A state advisory committee is collecting feedback on Maine's current court-appointed indigent defense system, with the goal of submitting recommendations to a federal civil rights agency.

Maine is the only state in the country that relies on private attorneys to defend low-income defendants.

The number of attorneys willing to take on indigent defense cases has plummeted from about 400 to roughly 160 over the last two years.

Wendy Allen, a program director at the Restorative Justice Institute of Maine who is finishing a six-year prison sentence on supervised community confinement, has her own experience with a court-appointed attorney.

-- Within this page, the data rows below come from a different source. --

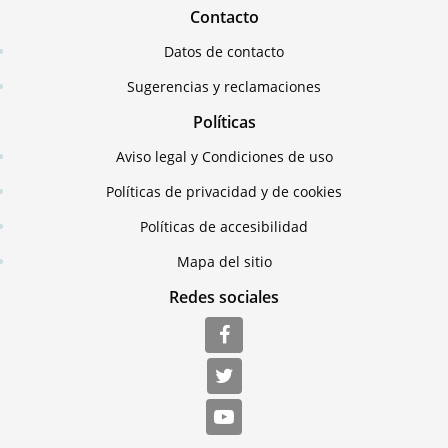
Contacto
Datos de contacto
Sugerencias y reclamaciones
Políticas
Aviso legal y Condiciones de uso
Políticas de privacidad y de cookies
Políticas de accesibilidad
Mapa del sitio
Redes sociales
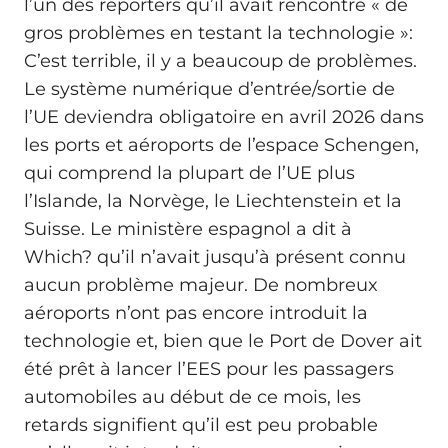
l’un des reporters qu’il avait rencontré « de
gros problèmes en testant la technologie »:
C’est terrible, il y a beaucoup de problèmes.
Le système numérique d’entrée/sortie de
l’UE deviendra obligatoire en avril 2026 dans
les ports et aéroports de l’espace Schengen,
qui comprend la plupart de l’UE plus
l’Islande, la Norvège, le Liechtenstein et la
Suisse. Le ministère espagnol a dit à
Which? qu’il n’avait jusqu’à présent connu
aucun problème majeur. De nombreux
aéroports n’ont pas encore introduit la
technologie et, bien que le Port de Dover ait
été prêt à lancer l’EES pour les passagers
automobiles au début de ce mois, les
retards signifient qu’il est peu probable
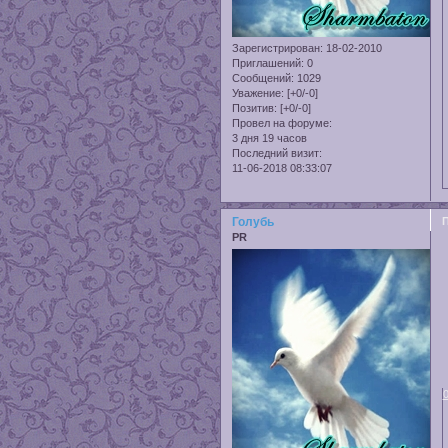
Зарегистрирован
: 18-02-2010
Приглашений:
0
Сообщений:
1029
Уважение:
[+0/-0]
Позитив:
[+0/-0]
Провел на форуме:
3 дня 19 часов
Последний визит:
11-06-2018 08:33:07
Голубь
PR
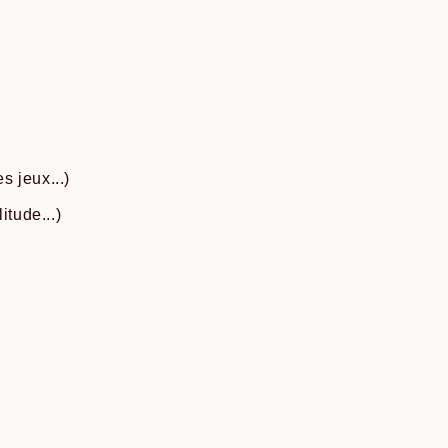
s jeux...)
itude...)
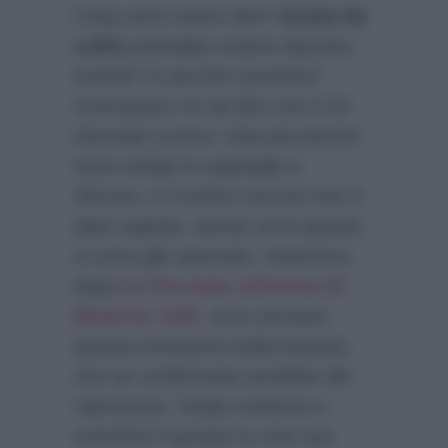
Cosa avrà voluto dire?
Giulia De
Lellis
potrebbe essere davvero
incinta? E perchè smentire?
Comunque c’è da dire che il 10
Gennaio scorso i due piccioncini
sono andati in ospedale a
Verona, e il motivo ancora non è
dato saperlo, anche se le ipotesi
si sono già sprecate. Insomma,
dopo
la frecciata velenosa di
Beatrice Valli
, ecco arrivare
questa ennesima indiscrezione,
che se confermata avrebbe del
clamoroso. Giulia continua a
smentire il gossip su una sua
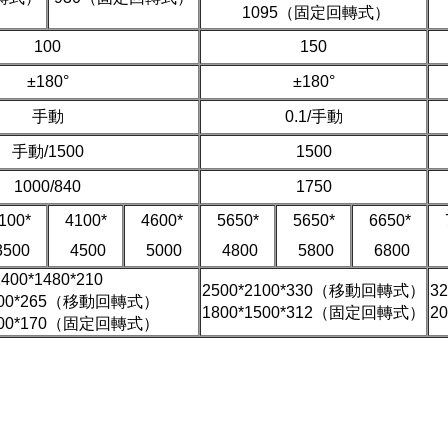
1095（固定回轉式）
100
150
±180°
±180°
手動
0.1/手動
手動/1500
1500
1000/840
1750
100*
4100*
4600*
5650*
5650*
6650*
500
4500
5000
4800
5800
6800
1400*1480*210
2500*2100*330（移動回轉式）
3
1200*265（移動回轉式）
1800*1500*312（固定回轉式）
2
1200*170（固定回轉式）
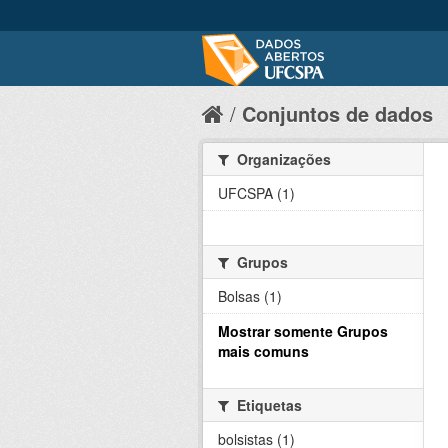
Conjuntos de dados
Organizações
UFCSPA (1)
Grupos
Bolsas (1)
Mostrar somente Grupos
mais comuns
Etiquetas
bolsistas (1)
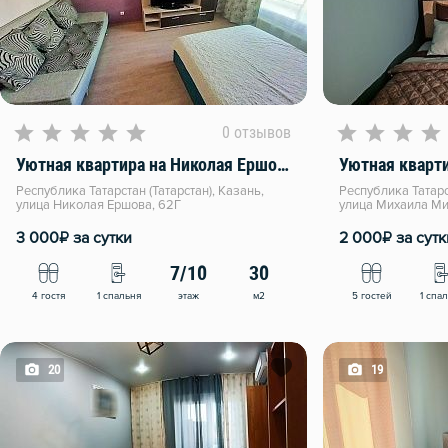
0 отзывов
Уютная квартира на Николая Ершова 62Г
Республика Татарстан (Татарстан), Казань,
Республика Татарст
улица Николая Ершова, 62Г
улица Михаила Ми
₽
₽
3 000
за сутки
2 000
за сутк
7/10
30
этаж
м2
4 гостя
1 спальня
5 гостей
1 спа
20
19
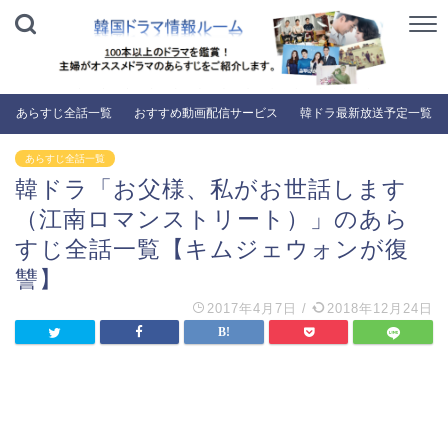
あらすじ全話一覧
おすすめ動画配信サービス
韓ドラ最新放送予定一覧
あらすじ全話一覧
韓ドラ「お父様、私がお世話します
（江南ロマンストリート）」のあら
すじ全話一覧【キムジェウォンが復
讐】
2017年4月7日
/
2018年12月24日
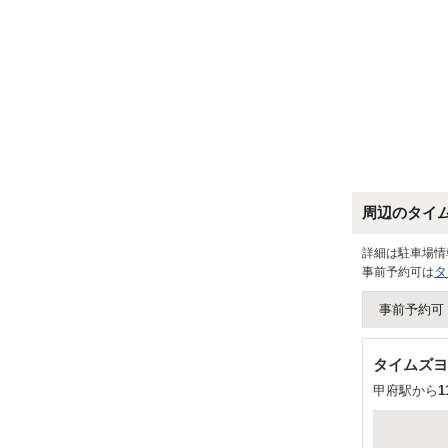
周辺のタイ
詳細は駐車場情
タ
事前予約可は
事前予約可
タイムズヨ
甲府駅から
1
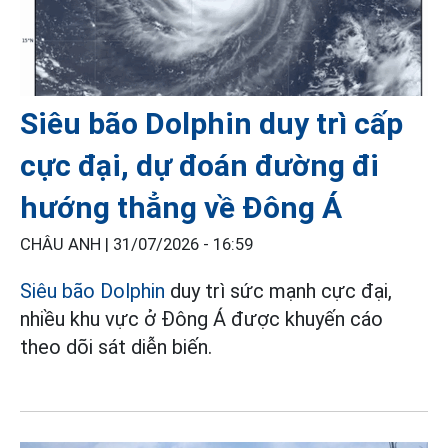
Siêu bão Dolphin duy trì cấp
cực đại, dự đoán đường đi
hướng thẳng về Đông Á
CHÂU ANH |
31/07/2026 - 16:59
Siêu bão Dolphin
duy trì sức mạnh cực đại,
nhiều khu vực ở Đông Á được khuyến cáo
theo dõi sát diễn biến.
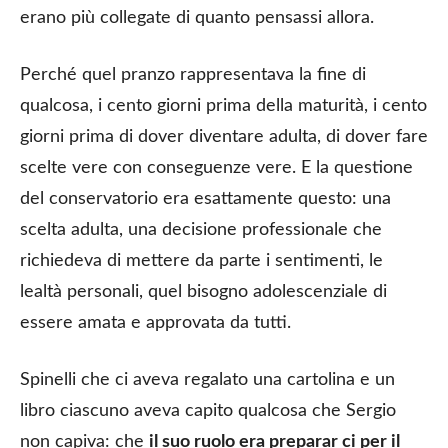
erano più collegate di quanto pensassi allora.
Perché quel pranzo rappresentava la fine di
qualcosa, i cento giorni prima della maturità, i cento
giorni prima di dover diventare adulta, di dover fare
scelte vere con conseguenze vere. E la questione
del conservatorio era esattamente questo: una
scelta adulta, una decisione professionale che
richiedeva di mettere da parte i sentimenti, le
lealtà personali, quel bisogno adolescenziale di
essere amata e approvata da tutti.
Spinelli che ci aveva regalato una cartolina e un
libro ciascuno aveva capito qualcosa che Sergio
non capiva: che
il suo ruolo era preparar ci per il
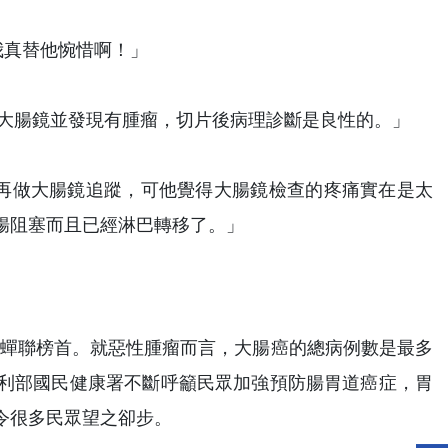
我真替他惋惜啊！」
了大腸鏡並發現有腫瘤，切片後病理診斷是良性的。」
再做大腸鏡追蹤，可他覺得大腸鏡檢查的疼痛實在是太
腸阻塞而且已經淋巴轉移了。」
5年蟬聯榜首。就惡性腫瘤而言，大腸癌的總病例數是最多
利部國民健康署不斷呼籲民眾加強預防腸胃道癌症，胃
令很多民眾望之卻步。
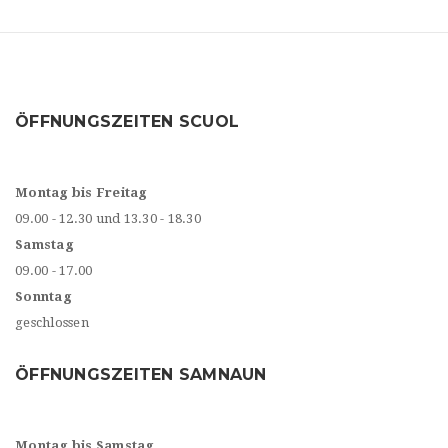
ÖFFNUNGSZEITEN SCUOL
Montag bis Freitag
09.00 - 12.30 und 13.30 - 18.30
Samstag
09.00 - 17.00
Sonntag
geschlossen
ÖFFNUNGSZEITEN SAMNAUN
Montag bis Samstag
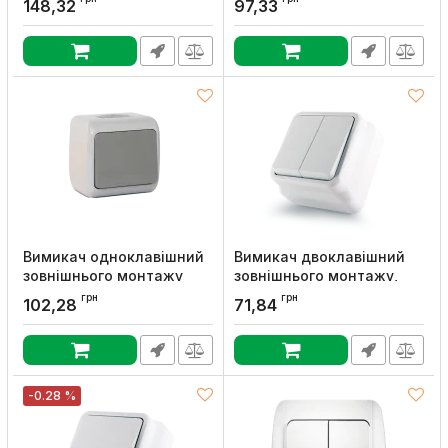
148,32
97,33
Erste, Erste
Артикул:
9202-55,W
Артикул:
9202-00,W
Вимикач одноклавішний
Вимикач двоклавішний
зовнішнього монтажу
зовнішнього монтажу,
вологозахищений IP 54,
білий, Erste
грн
грн
102,28
71,84
колір сірий, Erste
Артикул:
8005-02,W
Артикул:
E8005-01
-0.28 %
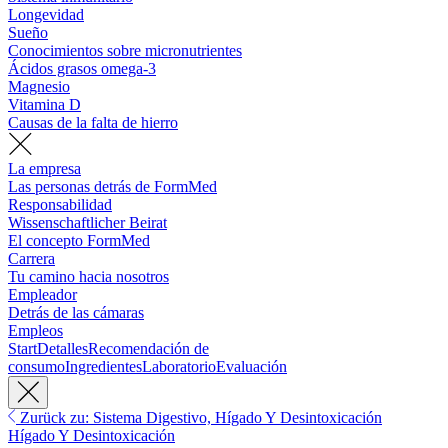
Longevidad
Sueño
Conocimientos sobre micronutrientes
Ácidos grasos omega-3
Magnesio
Vitamina D
Causas de la falta de hierro
La empresa
Las personas detrás de FormMed
Responsabilidad
Wissenschaftlicher Beirat
El concepto FormMed
Carrera
Tu camino hacia nosotros
Empleador
Detrás de las cámaras
Empleos
Start
Detalles
Recomendación de
consumo
Ingredientes
Laboratorio
Evaluación
Zurück zu: Sistema Digestivo, Hígado Y Desintoxicación
Hígado Y Desintoxicación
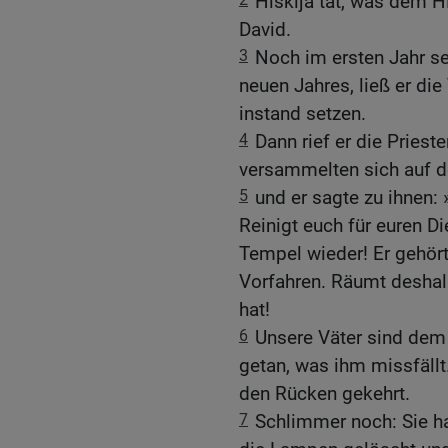
Hiskija tat, was dem H
David.
3
Noch im ersten Jahr se
neuen Jahres, ließ er di
instand setzen.
4
Dann rief er die Prieste
versammelten sich auf d
5
und er sagte zu ihnen:
Reinigt euch für euren D
Tempel wieder! Er gehö
Vorfahren. Räumt deshal
hat!
6
Unsere Väter sind de
getan, was ihm missfäll
den Rücken gekehrt.
7
Schlimmer noch: Sie ha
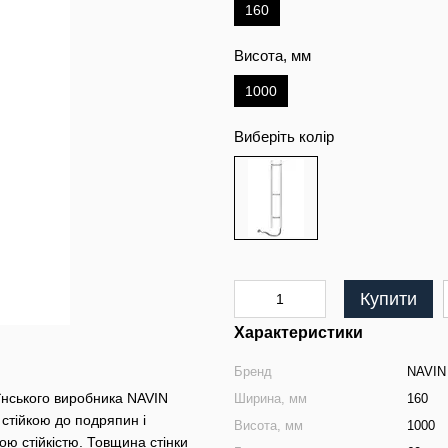
160
Висота, мм
1000
Виберіть колір
Купити
Характеристики
Бренд
NAVIN
їнського виробника NAVIN
Ширина, мм
160
 стійкою до подряпин і
Висота, мм
1000
ю стійкістю. Товщина стінки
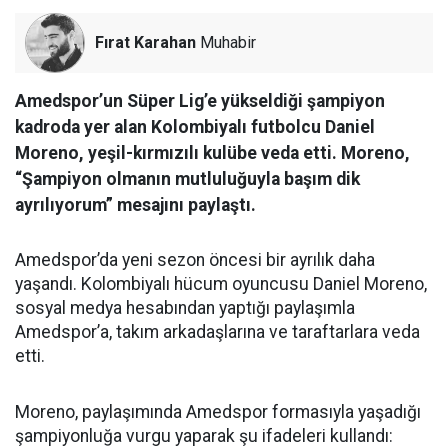
Fırat Karahan
Muhabir
Amedspor’un Süper Lig’e yükseldiği şampiyon
kadroda yer alan Kolombiyalı futbolcu Daniel
Moreno, yeşil-kırmızılı kulübe veda etti. Moreno,
“Şampiyon olmanın mutluluğuyla başım dik
ayrılıyorum” mesajını paylaştı.
Amedspor’da yeni sezon öncesi bir ayrılık daha
yaşandı. Kolombiyalı hücum oyuncusu Daniel Moreno,
sosyal medya hesabından yaptığı paylaşımla
Amedspor’a, takım arkadaşlarına ve taraftarlara veda
etti.
Moreno, paylaşımında Amedspor formasıyla yaşadığı
şampiyonluğa vurgu yaparak şu ifadeleri kullandı:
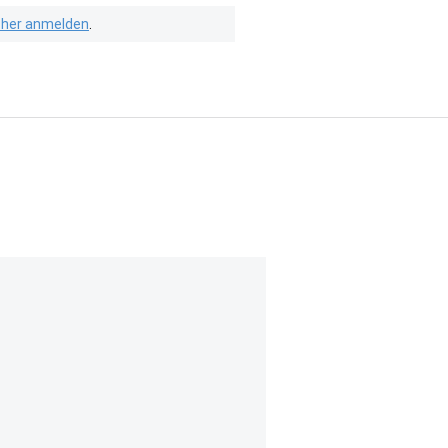
isher anmelden
.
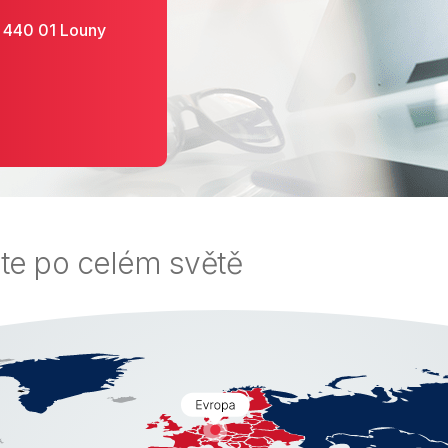
 440 01 Louny
e po celém světě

She said she felt pressured to take a plea deal that she wasn't comfortable with.

"Had I been able to pay for a lawyer or maybe a public defender where they are committed to working for their client, maybe things would have turned out a little bit different for me," she said.

But Allen said she wasn't surprised with the quality of her representation, once she learned how many cases Maine's court-appointed defense attorneys were carrying.

Court-appointed criminal defense attorneys are also responsible for finding and paying for their own staff, supplies and insurance.

Zachary Heiden, chief counsel of the ACLU of Maine, said that arrangement means that prosecutors have an unfair advantage.

"The prosecutors are paid for all their training," he said. "They're paid to have offices. They have support staff on site that's all paid for, computers, phones, research assistants. They have the police departments to do all their investigating, and it's up to the criminal defense lawyers to work all that out on their own."

The ACLU has a class action lawsuit pending in state superior court, claiming that Maine is failing its constitutional obligation to adequately represent low-income defendants.

Maine advisory committee hosted the first of several panel discussions Thursday on the topic. The committee plans to compile public feedback and submit recommendations to the U-S Commission on Civil Rights.

Two other panel discussions are scheduled for November and December.